Type: | Package |
Title: | Soft Clustering Algorithms |
Description: | It contains soft clustering algorithms, in particular approaches derived from rough set theory: Lingras & West original rough k-means, Peters' refined rough k-means, and PI rough k-means. It also contains classic k-means and a corresponding illustrative demo. |
Version: | 2.1.3 |
Author: | G. Peters (Ed.) |
Maintainer: | G. Peters <peters.activities@gmail.com> |
Depends: | R (≥ 4.1) |
License: | GPL-2 |
Encoding: | UTF-8 |
LazyData: | true |
RoxygenNote: | 7.2.3 |
NeedsCompilation: | no |
Packaged: | 2023-08-17 15:09:47 UTC; myaccount |
Repository: | CRAN |
Date/Publication: | 2023-08-18 07:52:35 UTC |
A small two-dimensional dataset with two clusters for demonstration purposes. See examples in the Help/Description of a function, e.g. for HardKMeansDemo().
Description
A small two-dimensional dataset with two clusters for demonstration purposes. See examples in the Help/Description of a function, e.g. for HardKMeansDemo().
Usage
data(DemoDataC2D2a)
Format
Rows: objects, columns: features
Examples
data(DemoDataC2D2a)
Hard k-Means
Description
HardKMeans performs classic (hard) k-means.
Usage
HardKMeans(dataMatrix, meansMatrix, nClusters, maxIterations)
Arguments
dataMatrix |
Matrix with the objects to be clustered. Dimension: [nObjects x nFeatures]. |
meansMatrix |
Select means derived from 1 = random (unity interval), 2 = maximum distances, matrix [nClusters x nFeatures] = self-defined means. Default: 2 = maximum distances. |
nClusters |
Number of clusters: Integer in [2, nObjects). Note, nCluster must be set even when meansMatrix is a matrix. For transparency, nClusters will not be overridden by the number of clusters derived from meansMatrix. Default: nClusters=2. |
maxIterations |
Maximum number of iterations. Default: maxIterations=100. |
Value
$upperApprox
: Obtained upper approximations [nObjects x nClusters]. Note: Apply function createLowerMShipMatrix()

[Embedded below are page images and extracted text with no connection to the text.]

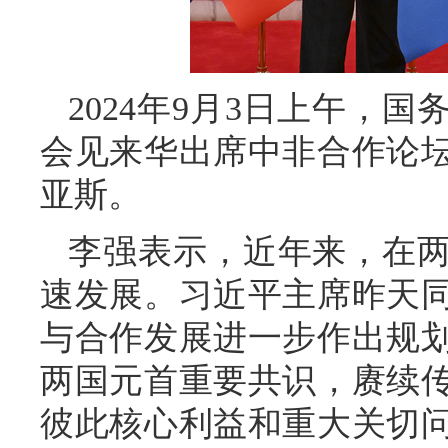
2024年9月3日上午，
会见来华出席中非合作论
亚斯。
李强表示，近年来，在
速发展。习近平主席昨天
与合作发展进一步作出规
两国元首重要共识，赓续
彼此核心利益和重大关切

to obtain lower approximations; and for the boundary: boundary = upperApprox - lowerApprox
.
$clusterMeans
: Obtained means [nClusters x nFeatures].
$nIterations
: Number of iterations.
Author(s)
M. Goetz, G. Peters, Y. Richter, D. Sacker, T. Wochinger.
References
Lloyd, S.P. (1982) Least squares quantization in PCM. IEEE Transactions on Information Theory 28, 128–137. <doi:10.1016/j.ijar.2012.10.003>.
Peters, G.; Crespo, F.; Lingras, P. and Weber, R. (2013) Soft clustering – fuzzy and rough approaches and their extensions and derivatives. International Journal of Approximate Reasoning 54, 307–322. <doi:10.1016/j.ijar.2012.10.003>.
Examples
# An illustrative example clustering the sample data set DemoDataC2D2a.txt
HardKMeans(DemoDataC2D2a, 2, 2, 100)
Hard k-Means Demo
Description
HardKMeansDemo shows how hard k-means performs stepwise. The number of features is set to 2 and the maximum number of iterations is 100.
Usage
HardKMeansDemo(dataMatrix, meansMatrix, nClusters)
Arguments
dataMatrix |
Matrix with the objects to be clustered. Dimension: [nObjects x nFeatures]. Default: no default set. |
meansMatrix |
Select means derived from 1 = random (unity interval), 2 = maximum distances, matrix [nClusters x nFeatures=2] = self-defined means. Default: meansMatrix=1 (random). |
nClusters |
Number of clusters: Integer in [2, min(5, nObjects-1)]. Note, nCluster must be set even when meansMatrix is a matrix. For transparency, nClusters will not be overridden by the number of clusters derived from meansMatrix. Default: nClusters=2. |
Value
None.
Author(s)
G. Peters.
References
Lloyd, S.P. (1982) Least squares quantization in PCM. IEEE Transactions on Information Theory 28, 128–137. <doi:10.1016/j.ijar.2012.10.003>.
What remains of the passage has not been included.